音楽分析をしこしこやる。アナリーゼとは音楽学の人が分析という時に使う言葉だが、なぜドイツ語なんだといつも不思議に思う。それはおいといて。

中山明慶「安来節考」という曖昧な名前の論文が安来節の音楽分析をやっているので、それを参考にしつつというか、ほとんど乗りながらまとめていく。とりあえず、ここが終われば議論はすべてそろうはず。
安来節の音楽的側面の特徴はざっとまとめると三点。

1)音高が徐々に高くなっている
2)歌唱が技巧化している
3)速度が低下している

ともかく、ものすごい難しい歌になったということ。「やすぎ〜」という出だしで始まる歌は、「ぎ」の音高が最も高いが、戦後になるとことの音の持続音は戦前の二倍以上になり、「小節」と呼ばれる独特のビブラート(演歌でよく聞くあれです)が使用される。この特徴は明治44年に開始される安来節大会とそこでの競合によって始まったのではないかと中山は論じていた。ともかく、人前であるいはレコードの聴衆に向かって音を発するということが安来節に影響を与えたのは確かだろう。
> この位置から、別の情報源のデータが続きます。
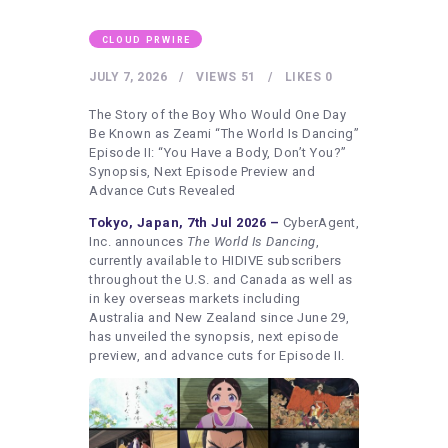
HEALTHY LIFESTYLE
GYM
CLOUD PRWIRE
ARTISTS
JULY 7, 2026
VIEWS
51
LIKES
0
CONTACT US
The Story of the Boy Who Would One Day
Be Known as Zeami “The World Is Dancing”
WRITE FOR US
Episode II: “You Have a Body, Don’t You?”
Synopsis, Next Episode Preview and
SUBMIT A GUEST POST
Advance Cuts Revealed
AUTHOR ACCOUNT
Tokyo, Japan, 7th Jul 2026 –
CyberAgent,
Inc. announces
The World Is Dancing
,
currently available to HIDIVE subscribers
throughout the U.S. and Canada as well as
in key overseas markets including
Australia and New Zealand since June 29,
has unveiled the synopsis, next episode
preview, and advance cuts for Episode II.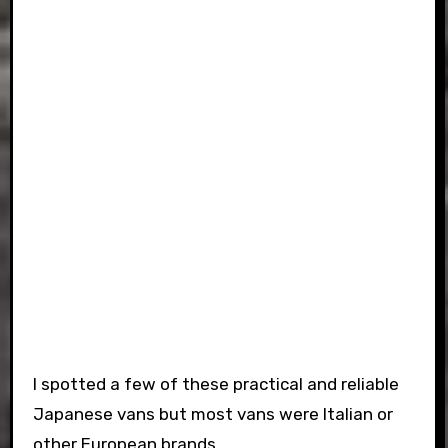
I spotted a few of these practical and reliable
Japanese vans but most vans were Italian or
other European brands.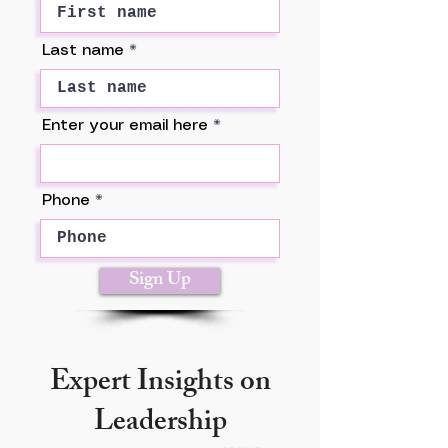
Last name
Enter your email here
Phone
Sign Up
Expert Insights on
Leadership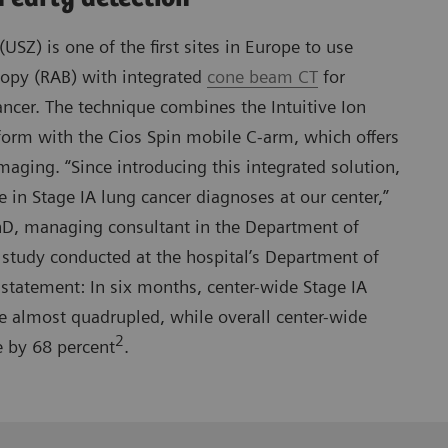
(USZ) is one of the first sites in Europe to use
copy (RAB) with integrated
cone beam CT
for
ancer. The technique combines the Intuitive Ion
form with the Cios Spin mobile C-arm, which offers
maging. “Since introducing this integrated solution,
e in Stage IA lung cancer diagnoses at our center,”
D, managing consultant in the Department of
study conducted at the hospital’s Department of
statement: In six months, center-wide Stage IA
e almost quadrupled, while overall center-wide
2
e by 68 percent
.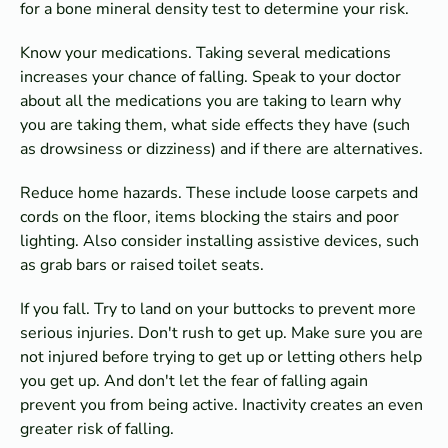
for a bone mineral density test to determine your risk.
Know your medications. Taking several medications
increases your chance of falling. Speak to your doctor
about all the medications you are taking to learn why
you are taking them, what side effects they have (such
as drowsiness or dizziness) and if there are alternatives.
Reduce home hazards. These include loose carpets and
cords on the floor, items blocking the stairs and poor
lighting. Also consider installing assistive devices, such
as grab bars or raised toilet seats.
If you fall. Try to land on your buttocks to prevent more
serious injuries. Don't rush to get up. Make sure you are
not injured before trying to get up or letting others help
you get up. And don't let the fear of falling again
prevent you from being active. Inactivity creates an even
greater risk of falling.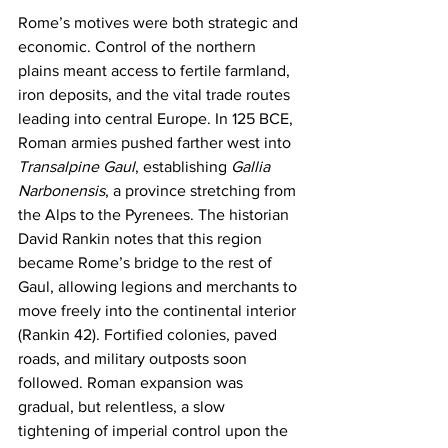
Rome’s motives were both strategic and 
economic. Control of the northern 
plains meant access to fertile farmland, 
iron deposits, and the vital trade routes 
leading into central Europe. In 125 BCE, 
Roman armies pushed farther west into 
Transalpine Gaul
, establishing 
Gallia 
Narbonensis
, a province stretching from 
the Alps to the Pyrenees. The historian 
David Rankin notes that this region 
became Rome’s bridge to the rest of 
Gaul, allowing legions and merchants to 
move freely into the continental interior 
(Rankin 42). Fortified colonies, paved 
roads, and military outposts soon 
followed. Roman expansion was 
gradual, but relentless, a slow 
tightening of imperial control upon the 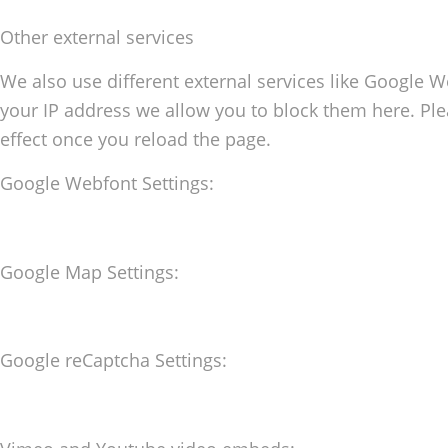
Other external services
We also use different external services like Google 
your IP address we allow you to block them here. Plea
effect once you reload the page.
Google Webfont Settings:
Google Map Settings:
Google reCaptcha Settings: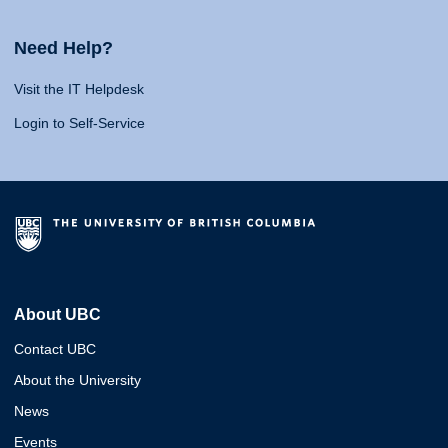
Need Help?
Visit the IT Helpdesk
Login to Self-Service
About UBC
Contact UBC
About the University
News
Events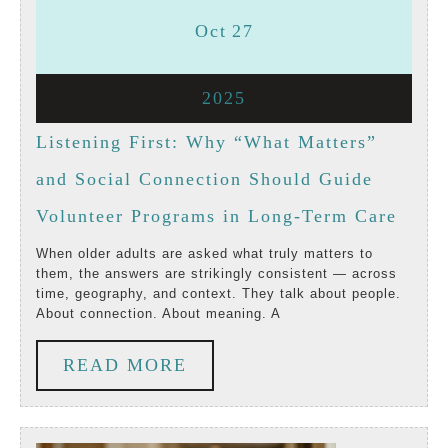
October
October
Oct
27
27,
27,
October
2025
2025
2025
27,
Listening First: Why “What Matters”
2025
and Social Connection Should Guide
Liste
Volunteer Programs in Long-Term Care
First:
When older adults are asked what truly matters to
them, the answers are strikingly consistent — across
Why
time, geography, and context. They talk about people.
About connection. About meaning. A
“Wha
Matte
READ
READ MORE
and
MORE
Socia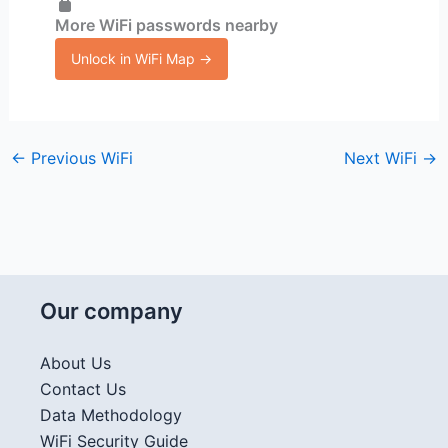
More WiFi passwords nearby
Unlock in WiFi Map →
←
Previous WiFi
Next WiFi
→
Our company
About Us
Contact Us
Data Methodology
WiFi Security Guide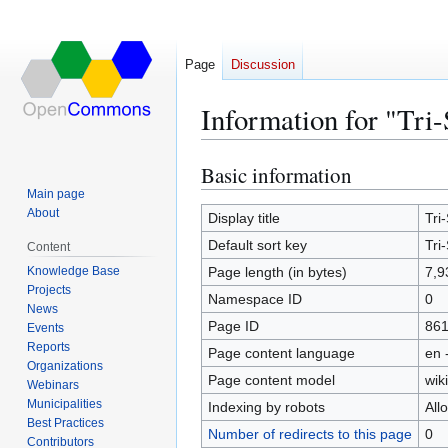
Page
Discussion
Information for "Tr
Basic information
Jump
Jump
to
to
Main page
About
navigation
search
Display title
Tri
Default sort key
Tri
Content
Knowledge Base
Page length (in bytes)
7,9
Projects
Namespace ID
0
News
Page ID
86
Events
Reports
Page content language
en 
Organizations
Page content model
wiki
Webinars
Municipalities
Indexing by robots
All
Best Practices
Number of redirects to this page
0
Contributors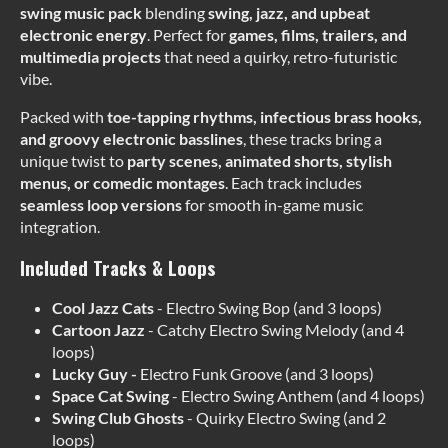
swing music pack
blending
swing, jazz, and upbeat
electronic energy
. Perfect for
games, films, trailers, and
multimedia projects
that need a quirky, retro-futuristic
vibe.
Packed with
toe-tapping rhythms, infectious brass hooks,
and groovy electronic basslines
, these tracks bring a
unique twist to
party scenes, animated shorts, stylish
menus, or comedic montages
. Each track includes
seamless loop versions
for smooth in-game music
integration.
Included Tracks & Loops
Cool Jazz Cats
- Electro Swing Bop (and 3 loops)
Cartoon Jazz
- Catchy Electro Swing Melody (and 4
loops)
Lucky Guy -
Electro Funk Groove (and 3 loops)
Space Cat Swing
- Electro Swing Anthem (and 4 loops)
Swing Club Ghosts
- Quirky Electro Swing (and 2
loops)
『日本レコード文化史』によれば、明治44年頃にも「やすき節」(一般的に安来節の正しい読み方はやすぎぶし)という名前でレコードが出版されていたようだが、それは後のものに比べると非常に単調で旋律の抑揚もあまりなかったようだ。呼称も正しくないことから、それが安来の安来節であるかどうかは分からないが、少なくとも大正期に出版される正調安来節のレコードとは大きく異なっていたものと考えられる。中山氏は自分で記譜法まで開発して安来節を視覚化しているが、こういう努力をちゃんとするべきだったと今さら後悔している。アナリーゼはこれからの課題。